Page-level text extractions:
━━━━━━━━━━━━━━━━

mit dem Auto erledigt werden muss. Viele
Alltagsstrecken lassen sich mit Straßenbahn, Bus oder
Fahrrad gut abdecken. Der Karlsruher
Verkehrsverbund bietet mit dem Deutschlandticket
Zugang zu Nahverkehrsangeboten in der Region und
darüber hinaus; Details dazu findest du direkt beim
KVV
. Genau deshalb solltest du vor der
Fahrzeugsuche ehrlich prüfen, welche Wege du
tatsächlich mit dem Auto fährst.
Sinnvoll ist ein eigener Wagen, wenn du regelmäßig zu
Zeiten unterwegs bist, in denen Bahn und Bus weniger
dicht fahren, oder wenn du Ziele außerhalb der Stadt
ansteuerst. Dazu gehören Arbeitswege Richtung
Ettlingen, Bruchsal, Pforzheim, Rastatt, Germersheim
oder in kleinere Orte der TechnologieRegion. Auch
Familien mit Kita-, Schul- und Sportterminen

━━━━━━━━━━━━━━━━

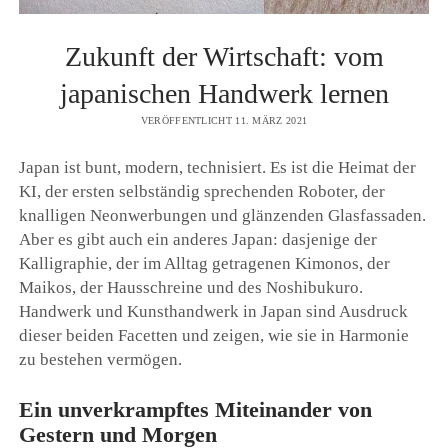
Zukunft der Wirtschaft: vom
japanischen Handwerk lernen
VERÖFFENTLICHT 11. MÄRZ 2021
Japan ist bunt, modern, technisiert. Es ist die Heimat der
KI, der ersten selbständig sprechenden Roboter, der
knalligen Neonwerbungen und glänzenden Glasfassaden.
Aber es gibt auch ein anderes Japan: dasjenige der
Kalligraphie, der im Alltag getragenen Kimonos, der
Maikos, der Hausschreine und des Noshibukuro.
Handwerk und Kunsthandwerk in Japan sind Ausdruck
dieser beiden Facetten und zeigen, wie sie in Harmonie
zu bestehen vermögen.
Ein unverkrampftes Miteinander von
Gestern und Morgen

━━━━━━━━━━━━━━━━

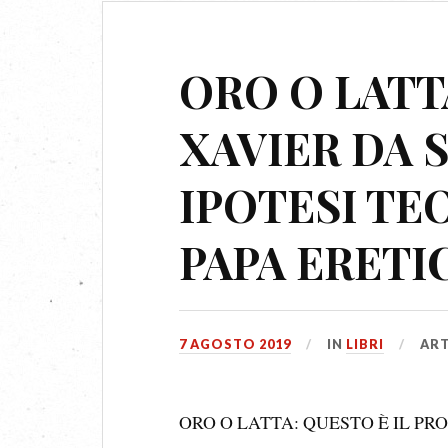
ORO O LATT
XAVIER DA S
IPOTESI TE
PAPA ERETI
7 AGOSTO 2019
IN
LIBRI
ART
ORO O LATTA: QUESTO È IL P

━━━━━━━━━━━━━━━━

Assignment —
Copy exactly the stretch of data above from the line with "7 AGOSTO 2019" through the line with "ORO O LATTA: QUESTO È IL P", and omit all other lines.

Solution to the problem —
7 AGOSTO 2019
IN
LIBRI
ART
ORO O LATTA: QUESTO È IL P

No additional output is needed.